Лиля тоже была гостем съезда — об этом позаботился Симонов. И там, в кулуарах, до нее и дошла весть о том, что изменник, шпион, террорист, диверсант, заговорщик Михаил Кольцов снова, оказывается, стал замечательным советским журналистом. Ждали, что об этом объявят с трибуны, что зал поднимется, чтя память о безвинно загубленной жертве. Но дальше кулуаров весть не пошла. Зато и Эльза, и Арагон держали речь, и зал приветствовал их с тем неистовством, которое во Франции им не могло и присниться.

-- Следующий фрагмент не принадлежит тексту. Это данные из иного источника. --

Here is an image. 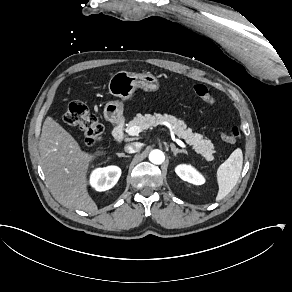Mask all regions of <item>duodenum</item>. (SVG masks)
<instances>
[{
  "mask_svg": "<svg viewBox=\"0 0 292 292\" xmlns=\"http://www.w3.org/2000/svg\"><path fill=\"white\" fill-rule=\"evenodd\" d=\"M113 140L119 144L124 140L125 137V126L123 122H118L112 131Z\"/></svg>",
  "mask_w": 292,
  "mask_h": 292,
  "instance_id": "410a0bca",
  "label": "duodenum"
}]
</instances>
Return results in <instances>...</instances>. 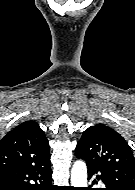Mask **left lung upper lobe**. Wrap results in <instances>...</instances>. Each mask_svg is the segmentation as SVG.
Wrapping results in <instances>:
<instances>
[{"label":"left lung upper lobe","mask_w":135,"mask_h":190,"mask_svg":"<svg viewBox=\"0 0 135 190\" xmlns=\"http://www.w3.org/2000/svg\"><path fill=\"white\" fill-rule=\"evenodd\" d=\"M75 155L107 175L123 190H135V158L125 139L113 128L96 124L86 129Z\"/></svg>","instance_id":"1"}]
</instances>
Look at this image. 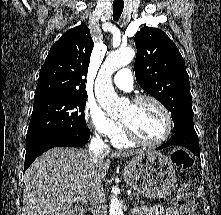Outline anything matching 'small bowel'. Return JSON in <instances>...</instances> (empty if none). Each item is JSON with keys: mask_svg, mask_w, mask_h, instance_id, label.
I'll return each instance as SVG.
<instances>
[{"mask_svg": "<svg viewBox=\"0 0 221 215\" xmlns=\"http://www.w3.org/2000/svg\"><path fill=\"white\" fill-rule=\"evenodd\" d=\"M134 215H179V212L174 207L164 208L162 206L154 207H137L134 210Z\"/></svg>", "mask_w": 221, "mask_h": 215, "instance_id": "small-bowel-1", "label": "small bowel"}]
</instances>
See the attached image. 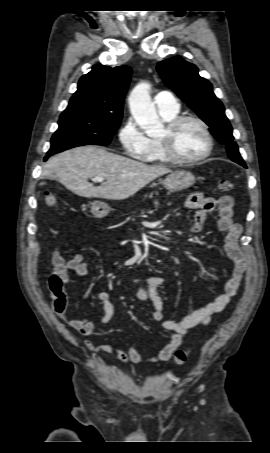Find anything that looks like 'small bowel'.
Returning a JSON list of instances; mask_svg holds the SVG:
<instances>
[{"mask_svg":"<svg viewBox=\"0 0 270 453\" xmlns=\"http://www.w3.org/2000/svg\"><path fill=\"white\" fill-rule=\"evenodd\" d=\"M234 200L231 196L224 195L217 200L204 198L200 194H193L185 202L186 209L195 210V223L193 231L201 229L207 213L214 210L218 211L217 228L226 233L224 248L227 256L233 264V273L225 286V292L212 302L192 311L181 319H165L164 304L158 293V288L166 282L164 276H151L144 279H136L138 285L137 297L140 302L147 305L150 302L151 317L161 323L164 330L172 332L168 342L160 348L155 355H150L149 351H139L135 348L123 349L111 343L94 346L88 339L84 340L86 348L93 354L115 353L119 361L123 363L166 362L168 361L181 343V338L189 330L197 326L208 324L212 316L222 311L237 294L247 269V258L240 246L242 226L233 220ZM52 262L54 272L67 284L71 281L69 271H73L77 276L84 277L88 274V262L83 254H75L66 260L61 248H55L52 252ZM97 298L102 305L103 314L99 323L107 325L114 313L115 308L107 291L98 293ZM61 317L67 322L69 327L77 331L81 336L87 338L95 331L96 324L88 318H67L65 313Z\"/></svg>","mask_w":270,"mask_h":453,"instance_id":"c3829d8e","label":"small bowel"}]
</instances>
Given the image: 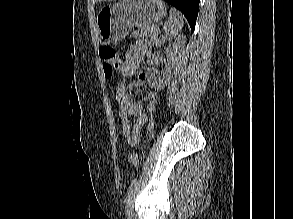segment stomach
Segmentation results:
<instances>
[{
  "label": "stomach",
  "mask_w": 293,
  "mask_h": 219,
  "mask_svg": "<svg viewBox=\"0 0 293 219\" xmlns=\"http://www.w3.org/2000/svg\"><path fill=\"white\" fill-rule=\"evenodd\" d=\"M166 16L162 0H122L100 9L97 32L101 44L121 41L134 26L143 27Z\"/></svg>",
  "instance_id": "obj_1"
}]
</instances>
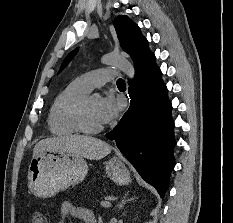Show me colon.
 <instances>
[{
  "label": "colon",
  "instance_id": "colon-1",
  "mask_svg": "<svg viewBox=\"0 0 233 223\" xmlns=\"http://www.w3.org/2000/svg\"><path fill=\"white\" fill-rule=\"evenodd\" d=\"M33 223H45V219L42 216L37 215L34 217Z\"/></svg>",
  "mask_w": 233,
  "mask_h": 223
}]
</instances>
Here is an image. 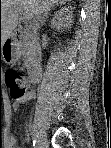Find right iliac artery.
<instances>
[{"mask_svg": "<svg viewBox=\"0 0 111 148\" xmlns=\"http://www.w3.org/2000/svg\"><path fill=\"white\" fill-rule=\"evenodd\" d=\"M30 128L34 129L33 131H35V127L34 126H30ZM33 146H37V141L34 138H33Z\"/></svg>", "mask_w": 111, "mask_h": 148, "instance_id": "1", "label": "right iliac artery"}]
</instances>
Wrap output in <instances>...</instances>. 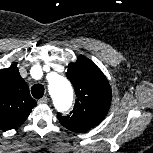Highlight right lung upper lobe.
<instances>
[{"mask_svg": "<svg viewBox=\"0 0 153 153\" xmlns=\"http://www.w3.org/2000/svg\"><path fill=\"white\" fill-rule=\"evenodd\" d=\"M36 101L30 96L27 83L12 64L0 70V128L15 129L22 125Z\"/></svg>", "mask_w": 153, "mask_h": 153, "instance_id": "right-lung-upper-lobe-1", "label": "right lung upper lobe"}]
</instances>
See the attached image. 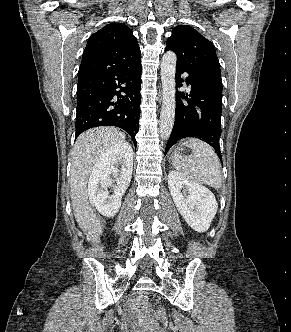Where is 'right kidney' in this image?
<instances>
[{"label":"right kidney","mask_w":291,"mask_h":332,"mask_svg":"<svg viewBox=\"0 0 291 332\" xmlns=\"http://www.w3.org/2000/svg\"><path fill=\"white\" fill-rule=\"evenodd\" d=\"M119 166L121 168H119ZM133 167V152L126 142L117 143L100 156L94 165L88 182L91 204L105 217H113L121 207V199L130 184ZM113 175L117 180L113 195L107 188L112 186Z\"/></svg>","instance_id":"right-kidney-1"}]
</instances>
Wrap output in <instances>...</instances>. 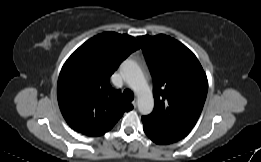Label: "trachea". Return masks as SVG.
I'll return each mask as SVG.
<instances>
[{
	"label": "trachea",
	"instance_id": "3493384b",
	"mask_svg": "<svg viewBox=\"0 0 261 162\" xmlns=\"http://www.w3.org/2000/svg\"><path fill=\"white\" fill-rule=\"evenodd\" d=\"M123 98H124L125 101L131 102V101H133V99H134V94H133V92L130 91L129 89H126V90H124V92H123Z\"/></svg>",
	"mask_w": 261,
	"mask_h": 162
}]
</instances>
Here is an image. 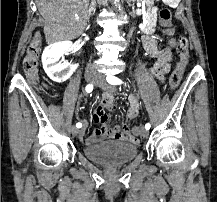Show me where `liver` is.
<instances>
[{
    "label": "liver",
    "mask_w": 217,
    "mask_h": 202,
    "mask_svg": "<svg viewBox=\"0 0 217 202\" xmlns=\"http://www.w3.org/2000/svg\"><path fill=\"white\" fill-rule=\"evenodd\" d=\"M44 18V34L47 44L75 40L81 36L87 24L89 0H35ZM79 20H75V16Z\"/></svg>",
    "instance_id": "6515ba94"
}]
</instances>
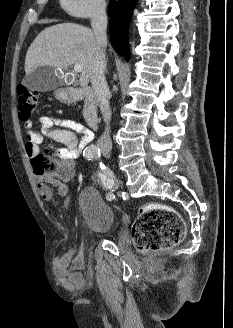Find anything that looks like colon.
<instances>
[{"label":"colon","instance_id":"obj_1","mask_svg":"<svg viewBox=\"0 0 233 328\" xmlns=\"http://www.w3.org/2000/svg\"><path fill=\"white\" fill-rule=\"evenodd\" d=\"M38 105V96L25 86L18 87L19 116L29 121ZM55 150L48 147L35 156L32 164L39 176H56L57 164L54 161ZM185 236V223L181 215L173 208L150 204L142 207L133 224L132 240L135 247L143 253L159 252L178 245Z\"/></svg>","mask_w":233,"mask_h":328}]
</instances>
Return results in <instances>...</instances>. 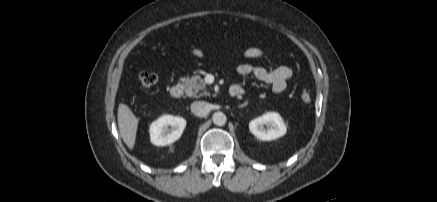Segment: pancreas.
<instances>
[{
    "label": "pancreas",
    "mask_w": 437,
    "mask_h": 202,
    "mask_svg": "<svg viewBox=\"0 0 437 202\" xmlns=\"http://www.w3.org/2000/svg\"><path fill=\"white\" fill-rule=\"evenodd\" d=\"M181 82L184 84L186 95L189 97L199 98L209 95L206 90V83L199 75L192 76L191 78H182Z\"/></svg>",
    "instance_id": "cf45deb5"
}]
</instances>
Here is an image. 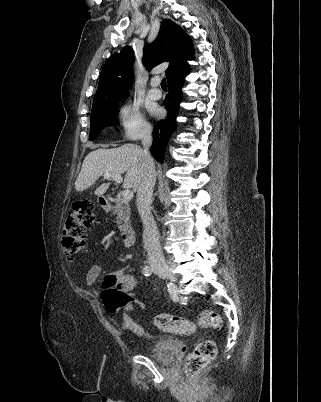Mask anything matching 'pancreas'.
<instances>
[{
	"instance_id": "obj_1",
	"label": "pancreas",
	"mask_w": 321,
	"mask_h": 402,
	"mask_svg": "<svg viewBox=\"0 0 321 402\" xmlns=\"http://www.w3.org/2000/svg\"><path fill=\"white\" fill-rule=\"evenodd\" d=\"M114 214L117 215L118 222H129L130 220V207L125 199H121L115 206Z\"/></svg>"
}]
</instances>
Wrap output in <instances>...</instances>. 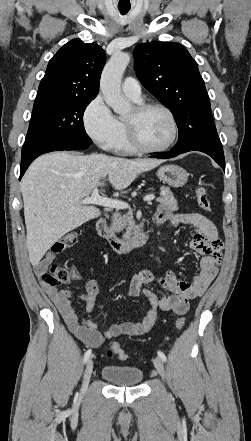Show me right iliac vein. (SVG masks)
Returning a JSON list of instances; mask_svg holds the SVG:
<instances>
[{
	"instance_id": "63e3f726",
	"label": "right iliac vein",
	"mask_w": 251,
	"mask_h": 441,
	"mask_svg": "<svg viewBox=\"0 0 251 441\" xmlns=\"http://www.w3.org/2000/svg\"><path fill=\"white\" fill-rule=\"evenodd\" d=\"M92 372H93V361H92V359H89L86 364L84 376H83V383H82V390H81L82 396L85 394V392L87 390Z\"/></svg>"
}]
</instances>
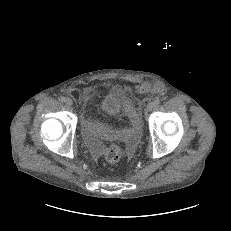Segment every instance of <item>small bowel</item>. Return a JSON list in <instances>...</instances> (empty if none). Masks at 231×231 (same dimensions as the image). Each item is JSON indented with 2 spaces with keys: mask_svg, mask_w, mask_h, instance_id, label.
<instances>
[{
  "mask_svg": "<svg viewBox=\"0 0 231 231\" xmlns=\"http://www.w3.org/2000/svg\"><path fill=\"white\" fill-rule=\"evenodd\" d=\"M93 94L91 89H86L84 91V96L89 99ZM83 133L87 144L92 150L98 152L100 150V144L98 138H105L108 134V130L101 127L93 120H91L87 115L83 118ZM127 139L135 140L137 137V132L133 131L131 133H121Z\"/></svg>",
  "mask_w": 231,
  "mask_h": 231,
  "instance_id": "small-bowel-1",
  "label": "small bowel"
}]
</instances>
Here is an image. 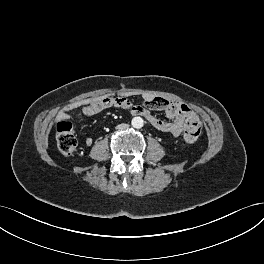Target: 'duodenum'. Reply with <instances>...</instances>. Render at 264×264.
Listing matches in <instances>:
<instances>
[{"label":"duodenum","mask_w":264,"mask_h":264,"mask_svg":"<svg viewBox=\"0 0 264 264\" xmlns=\"http://www.w3.org/2000/svg\"><path fill=\"white\" fill-rule=\"evenodd\" d=\"M136 115H141V116H143V113H138V114H136Z\"/></svg>","instance_id":"410a0bca"}]
</instances>
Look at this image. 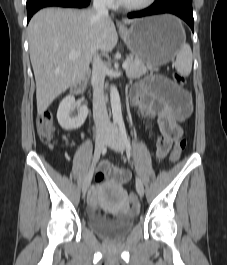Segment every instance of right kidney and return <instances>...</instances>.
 Segmentation results:
<instances>
[{"mask_svg":"<svg viewBox=\"0 0 227 265\" xmlns=\"http://www.w3.org/2000/svg\"><path fill=\"white\" fill-rule=\"evenodd\" d=\"M75 106V98L73 96L65 97L59 104L57 111V120L60 126L65 130L78 129L85 122L88 115V108L85 105L79 107L78 115L71 116V111Z\"/></svg>","mask_w":227,"mask_h":265,"instance_id":"right-kidney-1","label":"right kidney"}]
</instances>
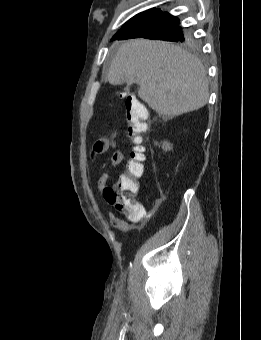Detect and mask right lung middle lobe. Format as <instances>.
Listing matches in <instances>:
<instances>
[{
    "label": "right lung middle lobe",
    "instance_id": "obj_1",
    "mask_svg": "<svg viewBox=\"0 0 261 340\" xmlns=\"http://www.w3.org/2000/svg\"><path fill=\"white\" fill-rule=\"evenodd\" d=\"M154 9L147 10L145 12L139 13L133 18H131L128 22H126L123 27L117 32V34L113 37V40L117 39L119 36H121L125 31H127L129 28H131L134 24H136L140 19H142L144 16H146L149 12H151ZM169 41L174 42H183L185 44H193L194 40L192 39V35L188 31H182L175 36H173Z\"/></svg>",
    "mask_w": 261,
    "mask_h": 340
}]
</instances>
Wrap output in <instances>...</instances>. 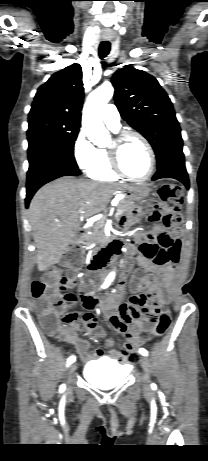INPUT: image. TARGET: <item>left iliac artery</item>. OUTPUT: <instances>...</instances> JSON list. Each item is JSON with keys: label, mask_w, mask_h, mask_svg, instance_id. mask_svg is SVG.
Masks as SVG:
<instances>
[{"label": "left iliac artery", "mask_w": 208, "mask_h": 461, "mask_svg": "<svg viewBox=\"0 0 208 461\" xmlns=\"http://www.w3.org/2000/svg\"><path fill=\"white\" fill-rule=\"evenodd\" d=\"M139 352H140V354H142L143 356H147V355H148L147 350L144 349V348H141V349L139 350Z\"/></svg>", "instance_id": "left-iliac-artery-1"}]
</instances>
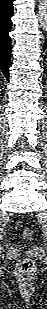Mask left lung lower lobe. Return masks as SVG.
I'll use <instances>...</instances> for the list:
<instances>
[{"mask_svg":"<svg viewBox=\"0 0 47 309\" xmlns=\"http://www.w3.org/2000/svg\"><path fill=\"white\" fill-rule=\"evenodd\" d=\"M45 49H47V40H46V42H45V44H44L43 51H44Z\"/></svg>","mask_w":47,"mask_h":309,"instance_id":"obj_1","label":"left lung lower lobe"}]
</instances>
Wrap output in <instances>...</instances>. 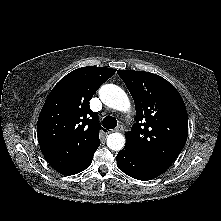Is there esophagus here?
Wrapping results in <instances>:
<instances>
[{"label":"esophagus","mask_w":221,"mask_h":221,"mask_svg":"<svg viewBox=\"0 0 221 221\" xmlns=\"http://www.w3.org/2000/svg\"><path fill=\"white\" fill-rule=\"evenodd\" d=\"M121 131H123V126L122 125H119L117 128H115L113 130V132H121Z\"/></svg>","instance_id":"obj_1"}]
</instances>
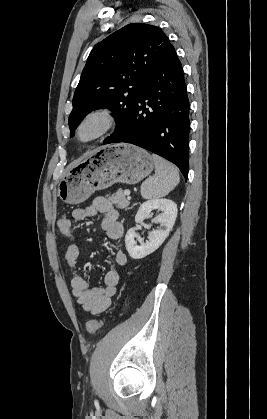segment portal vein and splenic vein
I'll use <instances>...</instances> for the list:
<instances>
[{
    "instance_id": "18ae733b",
    "label": "portal vein and splenic vein",
    "mask_w": 267,
    "mask_h": 419,
    "mask_svg": "<svg viewBox=\"0 0 267 419\" xmlns=\"http://www.w3.org/2000/svg\"><path fill=\"white\" fill-rule=\"evenodd\" d=\"M124 194L127 195V196H129L130 195V190H125L124 191Z\"/></svg>"
}]
</instances>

Впервые за столько лет новый год встречали все вместе — радость была такой, что она забыла о своих вечно болящих зубах. В феврале ее ждала и новая радость: Юткевич и Плучек, которые вообще-то не выносили друг друга, почему-то объединившись, вернули на сцену в Театре сатиры теперь еще и «Клопа». И снова это был спектакль по дозволенным советским лекалам — о «перерожденцах» — обюрократившихся партмещанах, а не о режиме, хотя самые проницательные разобрались, конечно, и в тексте, и в режиссерских аллюзиях.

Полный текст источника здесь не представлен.